Without pictures, retype the following entries exactly.

Stored data entries
§

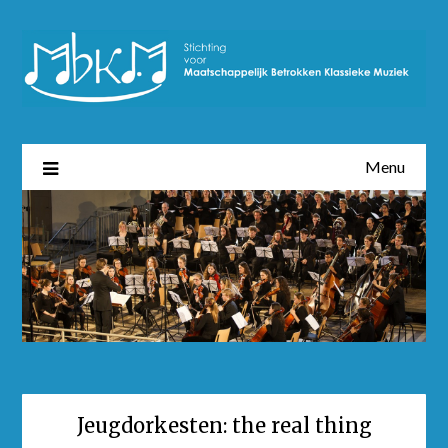
Menu
Jeugdorkesten: the real thing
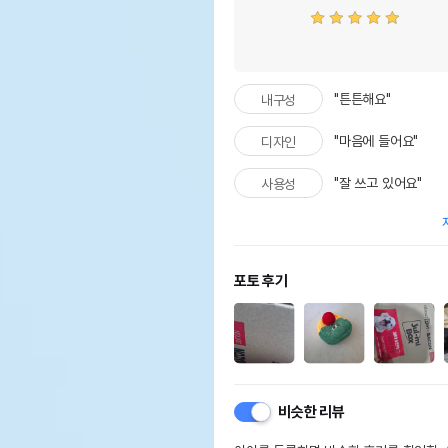
"튼튼해요"
내구성
"마음에 들어요"
디자인
"잘 쓰고 있어요"
사용성
포토 후기
비슷한 리뷰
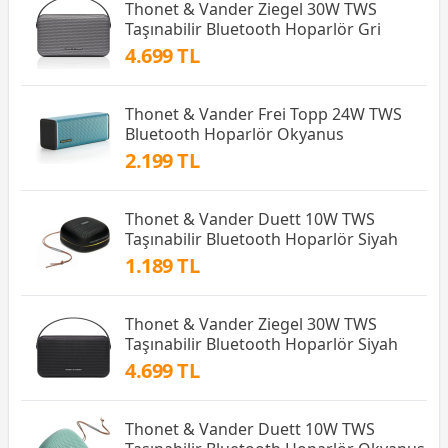
Thonet & Vander Ziegel 30W TWS
Taşınabilir Bluetooth Hoparlör Gri
4.699 TL
Thonet & Vander Frei Topp 24W TWS
Bluetooth Hoparlör Okyanus
2.199 TL
Thonet & Vander Duett 10W TWS
Taşınabilir Bluetooth Hoparlör Siyah
1.189 TL
Thonet & Vander Ziegel 30W TWS
Taşınabilir Bluetooth Hoparlör Siyah
4.699 TL
Thonet & Vander Duett 10W TWS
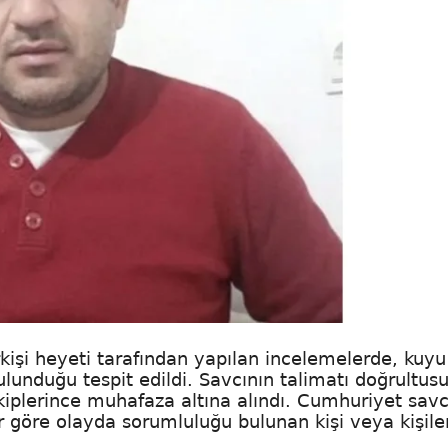
rkişi heyeti tarafından yapılan incelemelerde, kuyu
ulunduğu tespit edildi. Savcının talimatı doğrultus
iplerince muhafaza altına alındı. Cumhuriyet savc
ör göre olayda sorumluluğu bulunan kişi veya kişile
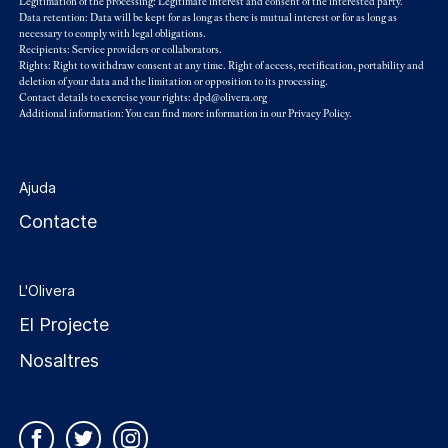
Legitimation of the processing: Legitimate interest and consent of the interested party.
Data retention: Data will be kept for as long as there is mutual interest or for as long as
necessary to comply with legal obligations.
Recipients: Service providers or collaborators.
Rights: Right to withdraw consent at any time. Right of access, rectification, portability and
deletion of your data and the limitation or opposition to its processing.
Contact details to exercise your rights: dpd@olivera.org
Additional information: You can find more information in our
Privacy Policy
.
Ajuda
Contacte
L'Olivera
El Projecte
Nosaltres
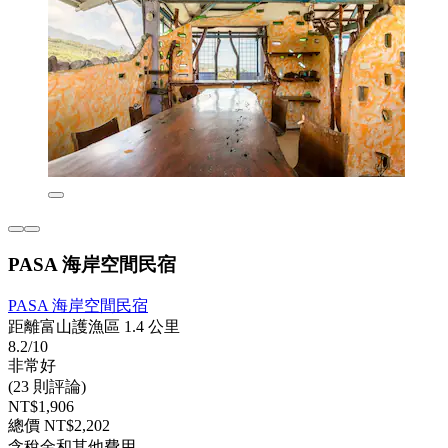
PASA 海岸空間民宿
PASA 海岸空間民宿
距離富山護漁區 1.4 公里
8.2/10
非常好
(23 則評論)
NT$1,906
總價 NT$2,202
含稅金和其他費用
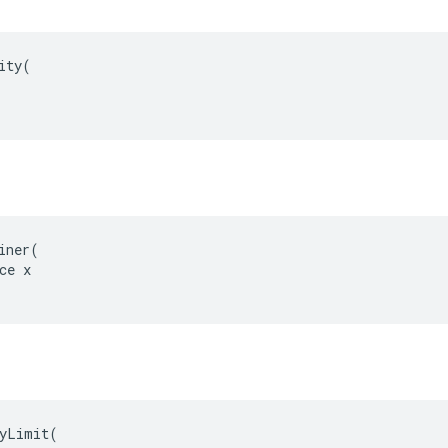
ity(

iner(

ce x

yLimit(
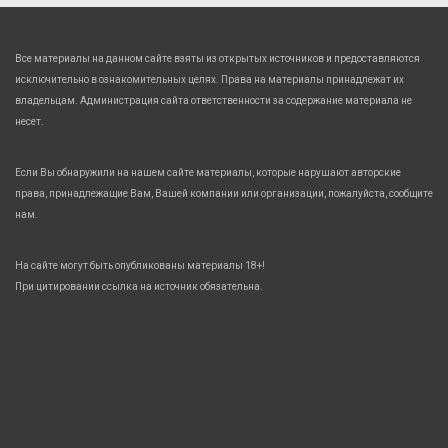
Все материалы на данном сайте взяты из открытых источников и предоставляются
исключительно в ознакомительных целях. Права на материалы принадлежат их
владельцам. Администрация сайта ответственности за содержание материала не
несет.
Если Вы обнаружили на нашем сайте материалы, которые нарушают авторские
права, принадлежащие Вам, Вашей компании или организации, пожалуйста, сообщите
нам.
На сайте могут быть опубликованы материалы 18+!
При цитировании ссылка на источник обязательна.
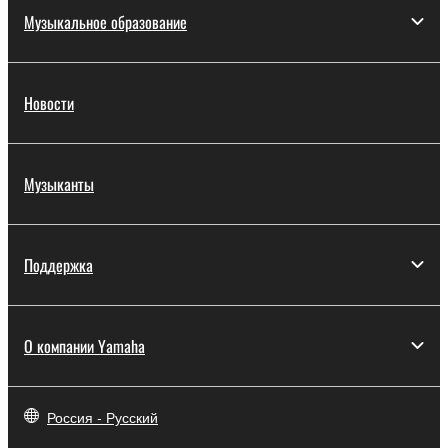
Музыкальное образование
Новости
Музыканты
Поддержка
О компании Yamaha
Россия - Русский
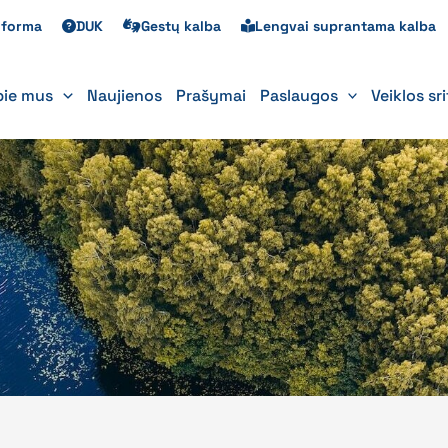
s forma
DUK
Gestų kalba
Lengvai suprantama kalba
pie mus
Naujienos
Prašymai
Paslaugos
Veiklos sr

§

» **Response area**
Menu
Jeugdorkesten: the real thing
"튼튼해요"
내구성
"마음에 들어요"
디자인
"잘 쓰고 있어요"
사용성
포토 후기
비슷한 리뷰
Thonet & Vander Ziegel 30W TWS
Taşınabilir Bluetooth Hoparlör Gri
4.699 TL
Thonet & Vander Frei Topp 24W TWS
Bluetooth Hoparlör Okyanus
2.199 TL
Thonet & Vander Duett 10W TWS
Taşınabilir Bluetooth Hoparlör Siyah
1.189 TL
Thonet & Vander Ziegel 30W TWS
Taşınabilir Bluetooth Hoparlör Siyah
4.699 TL
Thonet & Vander Duett 10W TWS
rkişi heyeti tarafından yapılan incelemelerde, kuyu
ulunduğu tespit edildi. Savcının talimatı doğrultus
iplerince muhafaza altına alındı. Cumhuriyet savc
ör göre olayda sorumluluğu bulunan kişi veya kişile
Legitimation of the processing: Legitimate interest and consent of the interested party.
Data retention: Data will be kept for as long as there is mutual interest or for as long as
necessary to comply with legal obligations.
Recipients: Service providers or collaborators.
Rights: Right to withdraw consent at any time. Right of access, rectification, portability and
deletion of your data and the limitation or opposition to its processing.
Contact details to exercise your rights: dpd@olivera.org
Additional information: You can find more information in our
Privacy Policy
.
Ajuda
Contacte
L'Olivera
El Projecte
Nosaltres
PASA 海岸空間民宿
PASA 海岸空間民宿
距離富山護漁區 1.4 公里
8.2/10
非常好
(23 則評論)
NT$1,906
總價 NT$2,202
含稅金和其他費用
ity(

iner(

ce x

yLimit(
Все материалы на данном сайте взяты из открытых источников и предоставляются
исключительно в ознакомительных целях. Права на материалы принадлежат их
владельцам. Администрация сайта ответственности за содержание материала не
несет.
Если Вы обнаружили на нашем сайте материалы, которые нарушают авторские
права, принадлежащие Вам, Вашей компании или организации, пожалуйста, сообщите
нам.
На сайте могут быть опубликованы материалы 18+!
При цитировании ссылка на источник обязательна.
Музыкальное образование
Новости
Музыканты
Поддержка
О компании Yamaha
Россия - Русский
s forma
DUK
Gestų kalba
Lengvai suprantama kalba
pie mus
Naujienos
Prašymai
Paslaugos
Veiklos sr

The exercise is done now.